From Rags to Riches
Philip Green is best known as the high street fashion mogul who ripped up the traditional rule book and took over half the high street with his ownership of the Arcadia Group that comprises Topshop, Topman, Burton, Wallis, Dorothy Perkins, British Home Stores, Evans, Outfit and Miss Selfridge.
But, of course, this is not the case. Green doesn’t own the company at all as within 24 hours of purchasing Arcadia, he had ‘sold’ the company to his wife, Tina Green, who, co-incidentally, lives in Monaco and is therefore not subject to UK taxation. How terribly convenient, and what faith Sir Philip must have in the loyalty of his dear wife!
Sir Philip Nigel Ross Green was born in 1952 in South London to a successful Jewish property-developer father, joining his older sister Elizabeth in a comfortable middle-class home.
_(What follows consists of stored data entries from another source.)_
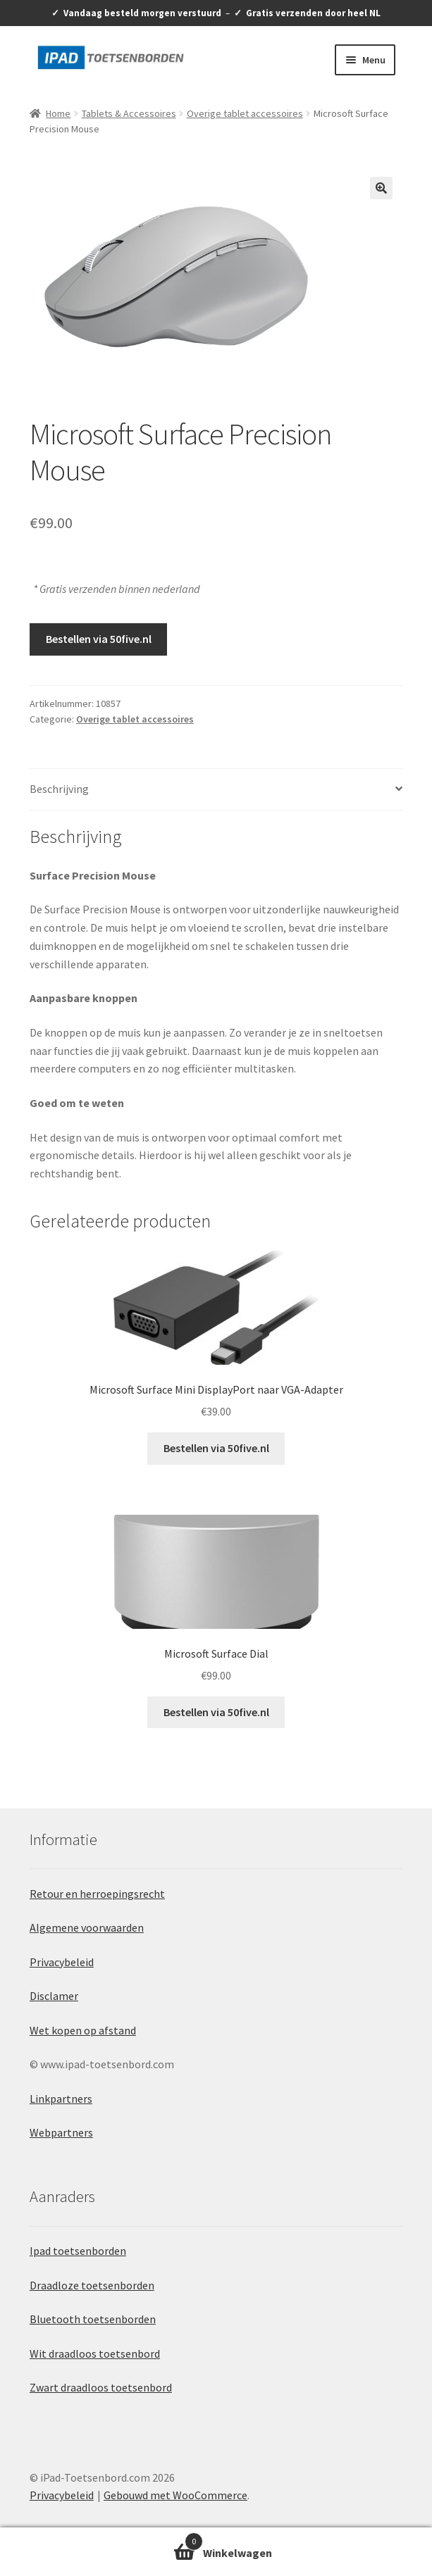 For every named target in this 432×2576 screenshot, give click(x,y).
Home (58, 113)
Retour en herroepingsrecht (97, 1894)
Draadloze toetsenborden (92, 2285)
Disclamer (54, 1996)
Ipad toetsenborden (78, 2251)
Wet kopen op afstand (83, 2030)
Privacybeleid (62, 1962)
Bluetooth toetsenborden (93, 2319)
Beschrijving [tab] (59, 789)
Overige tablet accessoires (245, 113)
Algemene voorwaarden (87, 1927)
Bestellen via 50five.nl (99, 639)
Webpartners (61, 2132)
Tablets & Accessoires (129, 113)
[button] (381, 188)
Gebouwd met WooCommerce (175, 2495)
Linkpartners (61, 2099)
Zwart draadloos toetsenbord (101, 2387)
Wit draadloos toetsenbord (95, 2353)
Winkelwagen (101, 2540) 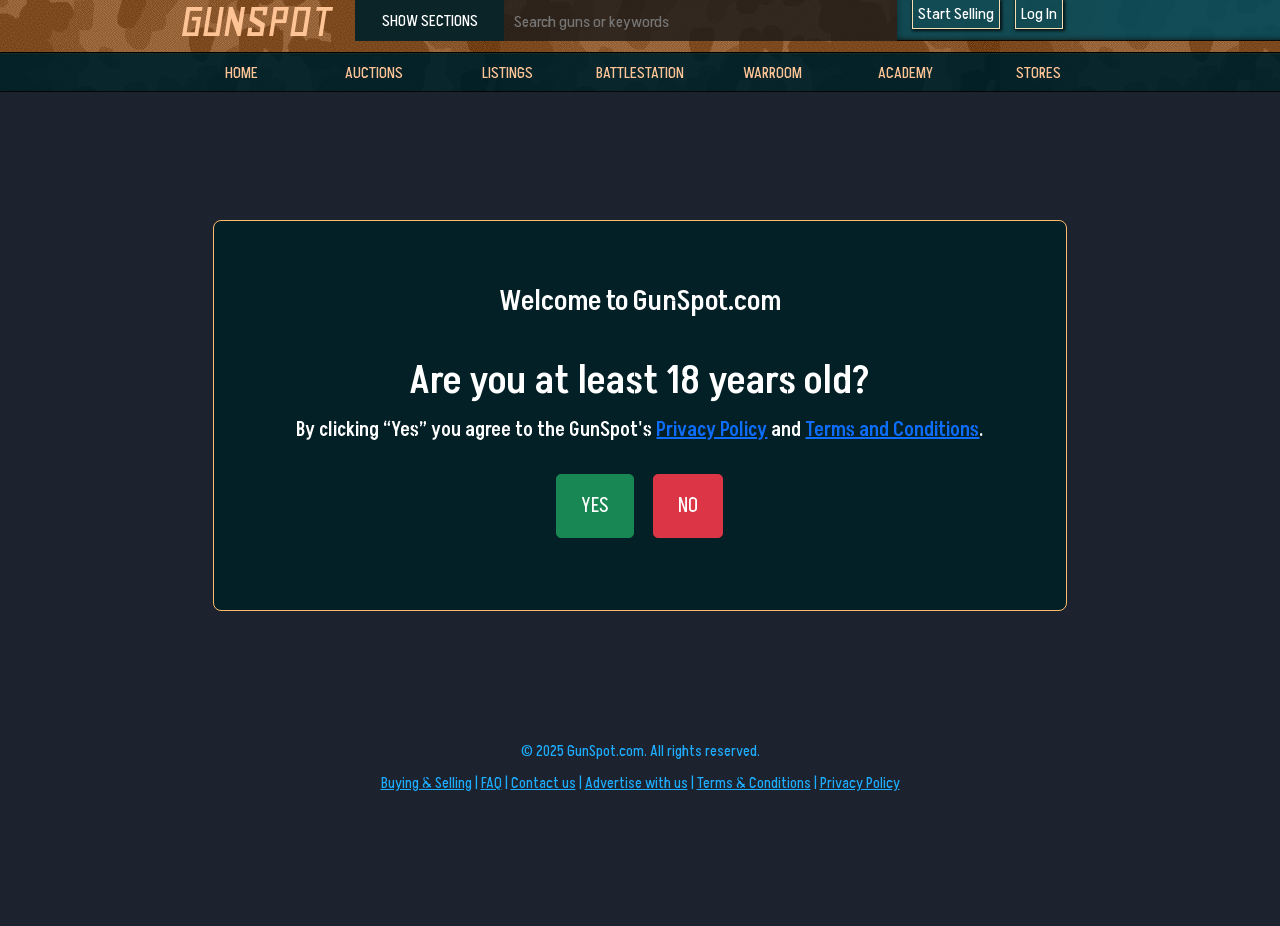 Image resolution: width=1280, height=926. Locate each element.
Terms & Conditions (754, 783)
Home (241, 73)
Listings (507, 73)
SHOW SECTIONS (430, 21)
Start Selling (956, 14)
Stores (1038, 73)
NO (688, 506)
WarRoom (772, 73)
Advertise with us (636, 783)
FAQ (491, 783)
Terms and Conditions (892, 430)
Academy (905, 73)
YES (595, 506)
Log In (1039, 14)
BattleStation (640, 73)
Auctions (374, 73)
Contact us (543, 783)
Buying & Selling (426, 783)
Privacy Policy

At the age of nine he was sent to the now closed Jewish boarding school Carmel College in Oxfordshire, where he was studying at the time that his father suddenly died of a heart attack, leaving Green to inherit his father’s company at the age of 12. Being a naturally sharp and savvy trader, he left school aged 15 and did a spell as a shoe importer before borrowing £20,000, and launching a business buying cheap jeans from the Far East and selling them on to retailers in London at a considerable margin.
This was to be the foundation stone of the Arcadia Group: buy ‘em low and flog ‘em high. In 1979, Green purchased, at rock-bottom prices, the entire remaining stock of ten fashion designers who had gone into receivership, had the lot dry cleaned and wrapped in polythene to make it look new, and then purchased a shop in which to sell them direct to the public. He sold out in seven days and realised the public’s appetite for a fashion bargain – flogging schmutter to the masses.
Green has been called a spiv, a brawler and a former barrow boy – all claims made by his rivals, who have seen their market share and profits slide whilst Green saunters up the high street buying anything he fancies and turning it into a huge success. There were cheers from the cheap seats when his bid for Marks & Spencer was rebuffed, and he was told what to do with his £9bn bid. Green is not establishment and is therefore not deemed to be ‘one of them’. So miffed was he by his treatment over the M&S bid that he allegedly punched arch-rival, Stuart Rose, and then passed him his mobile phone so his wife could have a go at him too.